In places like the elementary school where I am principal, some parents who were hiding are poking their heads out doors. Children holding their breath since September are beginning to exhale.

But the danger isn’t over; it’s just somewhere else. LA, Washington DC, Chicago. Then Charlotte, New Orleans Minneapolis.

News stations call them “stings” and “sweeps” and “crackdowns” – words that suggest a line between those in and out of focus: targets and civilians, innocent and guilty.

But in one Chicago school, a third grade boy stopped eating because he was afraid to type in his lunch code, worried ICE would somehow see it and know where he was, or his family.

In another, agents entered a schoolyard in the middle of the day and took a landscaper while children were inside learning.

The Department of Homeland Security says these operations target “gang members, rapists, kidnappers, and drug traffickers”, the “worst of the worst” and “Criminal Illegal Aliens Released From Jail and Back into American Communities”.

They want us to imagine dark strangers who put others in danger. Trump himself calls immigrants “animals” and “rough people” who are “poisoning the blood of our country”.

But when they talk about immigration, they are talking about our students. About you, or your grandmother. Your neighbor. People who walk their kids to school.

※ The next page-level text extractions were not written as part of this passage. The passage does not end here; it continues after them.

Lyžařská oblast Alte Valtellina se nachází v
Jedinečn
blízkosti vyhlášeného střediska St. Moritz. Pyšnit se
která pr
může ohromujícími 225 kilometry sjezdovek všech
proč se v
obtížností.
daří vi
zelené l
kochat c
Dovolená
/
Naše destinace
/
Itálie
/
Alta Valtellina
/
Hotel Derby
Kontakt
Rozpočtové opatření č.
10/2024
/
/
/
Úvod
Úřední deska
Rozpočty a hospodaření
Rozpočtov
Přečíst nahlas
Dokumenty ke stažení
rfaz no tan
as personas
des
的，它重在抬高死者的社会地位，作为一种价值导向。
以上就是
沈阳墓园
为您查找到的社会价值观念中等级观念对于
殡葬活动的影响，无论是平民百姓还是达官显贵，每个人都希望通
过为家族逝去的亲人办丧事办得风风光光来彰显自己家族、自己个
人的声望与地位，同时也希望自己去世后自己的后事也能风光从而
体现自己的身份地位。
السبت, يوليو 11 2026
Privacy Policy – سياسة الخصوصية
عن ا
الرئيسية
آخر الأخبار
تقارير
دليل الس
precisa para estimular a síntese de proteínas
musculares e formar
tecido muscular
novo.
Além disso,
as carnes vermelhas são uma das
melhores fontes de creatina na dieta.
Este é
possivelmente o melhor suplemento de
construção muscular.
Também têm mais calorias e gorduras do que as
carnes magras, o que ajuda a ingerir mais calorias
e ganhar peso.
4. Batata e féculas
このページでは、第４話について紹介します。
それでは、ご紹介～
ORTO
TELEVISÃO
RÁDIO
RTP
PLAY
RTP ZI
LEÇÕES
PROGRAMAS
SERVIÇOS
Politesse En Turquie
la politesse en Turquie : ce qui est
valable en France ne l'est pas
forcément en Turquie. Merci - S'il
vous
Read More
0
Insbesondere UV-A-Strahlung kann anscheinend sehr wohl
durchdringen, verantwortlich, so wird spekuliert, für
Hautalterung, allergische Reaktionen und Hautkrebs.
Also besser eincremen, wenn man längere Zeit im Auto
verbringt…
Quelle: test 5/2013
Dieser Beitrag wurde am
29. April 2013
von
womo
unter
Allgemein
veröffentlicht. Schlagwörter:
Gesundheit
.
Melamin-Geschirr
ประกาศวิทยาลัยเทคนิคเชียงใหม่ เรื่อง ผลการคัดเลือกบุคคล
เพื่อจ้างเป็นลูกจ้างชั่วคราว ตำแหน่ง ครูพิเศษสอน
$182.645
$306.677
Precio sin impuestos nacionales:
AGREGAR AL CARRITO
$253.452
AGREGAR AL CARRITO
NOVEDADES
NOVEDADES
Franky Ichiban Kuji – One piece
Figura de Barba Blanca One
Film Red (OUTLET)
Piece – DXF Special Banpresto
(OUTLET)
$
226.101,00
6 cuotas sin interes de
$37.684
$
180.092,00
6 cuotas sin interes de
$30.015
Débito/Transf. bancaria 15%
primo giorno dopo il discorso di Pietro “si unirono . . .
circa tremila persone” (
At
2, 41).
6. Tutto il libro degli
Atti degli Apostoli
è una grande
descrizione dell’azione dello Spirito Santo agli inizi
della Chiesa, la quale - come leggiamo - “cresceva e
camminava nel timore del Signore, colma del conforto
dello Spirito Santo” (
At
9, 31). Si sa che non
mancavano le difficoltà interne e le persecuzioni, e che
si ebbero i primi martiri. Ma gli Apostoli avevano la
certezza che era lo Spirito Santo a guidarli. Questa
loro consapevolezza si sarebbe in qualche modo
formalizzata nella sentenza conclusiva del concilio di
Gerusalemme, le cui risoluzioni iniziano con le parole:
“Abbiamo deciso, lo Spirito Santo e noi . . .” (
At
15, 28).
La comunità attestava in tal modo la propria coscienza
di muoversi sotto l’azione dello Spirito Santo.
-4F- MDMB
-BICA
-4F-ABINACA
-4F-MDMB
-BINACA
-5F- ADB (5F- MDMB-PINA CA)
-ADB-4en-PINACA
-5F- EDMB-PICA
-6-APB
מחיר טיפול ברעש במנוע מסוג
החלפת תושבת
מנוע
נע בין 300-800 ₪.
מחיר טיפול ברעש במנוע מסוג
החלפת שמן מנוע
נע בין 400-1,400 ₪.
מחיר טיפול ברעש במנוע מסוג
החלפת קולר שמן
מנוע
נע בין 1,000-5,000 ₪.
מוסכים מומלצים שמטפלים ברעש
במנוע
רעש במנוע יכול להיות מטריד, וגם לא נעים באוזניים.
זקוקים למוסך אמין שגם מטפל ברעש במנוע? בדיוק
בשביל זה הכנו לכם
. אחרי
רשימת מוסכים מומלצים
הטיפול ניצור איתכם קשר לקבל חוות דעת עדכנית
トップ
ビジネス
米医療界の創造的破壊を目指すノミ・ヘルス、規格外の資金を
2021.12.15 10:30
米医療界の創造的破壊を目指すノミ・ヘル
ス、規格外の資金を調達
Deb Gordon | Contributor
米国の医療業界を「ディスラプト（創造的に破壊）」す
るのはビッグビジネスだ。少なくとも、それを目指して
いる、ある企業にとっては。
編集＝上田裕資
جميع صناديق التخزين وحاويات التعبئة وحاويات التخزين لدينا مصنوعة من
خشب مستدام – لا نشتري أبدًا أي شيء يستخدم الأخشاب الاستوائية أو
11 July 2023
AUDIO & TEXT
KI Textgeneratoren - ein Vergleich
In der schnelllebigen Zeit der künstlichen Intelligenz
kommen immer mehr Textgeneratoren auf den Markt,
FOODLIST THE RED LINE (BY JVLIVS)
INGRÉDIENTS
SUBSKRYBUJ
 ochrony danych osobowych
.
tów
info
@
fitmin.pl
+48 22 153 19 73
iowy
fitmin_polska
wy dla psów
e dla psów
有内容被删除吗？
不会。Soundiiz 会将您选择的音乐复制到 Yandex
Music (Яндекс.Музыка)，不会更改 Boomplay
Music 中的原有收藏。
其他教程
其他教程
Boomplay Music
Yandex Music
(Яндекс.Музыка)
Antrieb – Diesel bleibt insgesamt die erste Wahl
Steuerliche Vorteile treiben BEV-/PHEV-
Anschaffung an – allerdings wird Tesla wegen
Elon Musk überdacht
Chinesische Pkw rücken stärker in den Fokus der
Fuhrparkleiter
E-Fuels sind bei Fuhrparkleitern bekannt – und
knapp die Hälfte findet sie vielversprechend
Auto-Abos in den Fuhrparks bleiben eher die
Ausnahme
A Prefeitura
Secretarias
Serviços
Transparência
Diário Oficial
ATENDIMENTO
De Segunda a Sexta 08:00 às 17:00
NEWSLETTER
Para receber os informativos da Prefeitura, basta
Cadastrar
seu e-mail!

Most years, my job is to make sure we have enough copy paper and to observe classes, such as the room I visited on Halloween when a teacher dressed like a Teletubby read aloud to eighth graders from The Tell-Tale Heart.

This year, in the same building: a student who had begun barricading his bedroom door each night, terrified agents would appear; a mom in the hallway whose eyes welled with tears when I asked: “How are you?”, and who said to me: “I’m just so scared.”

I am in awe of her, and her children, who have spent months living through terror: doing math homework. Bringing cupcakes for a class party. Holding their breath each time a car turns down the street.

In every classroom on Earth, good and bad things happen every day. Working in schools means existing in contradiction: children are resilient. And also, they remember.

One in five Chicagoans is an immigrant. One in 12 Chicago households includes someone undocumented.

What does it feel like for your child to ask who cares for them if you are taken? To go to school in the morning worried your parents won’t be there when you get home?

How can you call an operation targeted when it blankets a city in fear?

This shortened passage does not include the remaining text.